WHAT TO PRODUCE =>
Your task is to output the listing exactly, leaving every image out.

• • • • • • •

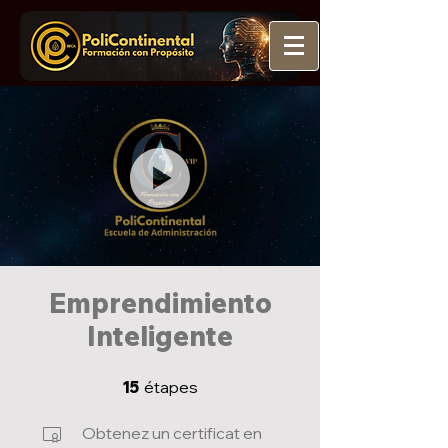
Emprendimiento
Inteligente
15 étapes
15
étapes
Obtenez un certificat en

• • • • • • •

SOLUTION FOR THIS EXERCISE =>
Emprendimiento
Inteligente
15 étapes
15
étapes
Obtenez un certificat en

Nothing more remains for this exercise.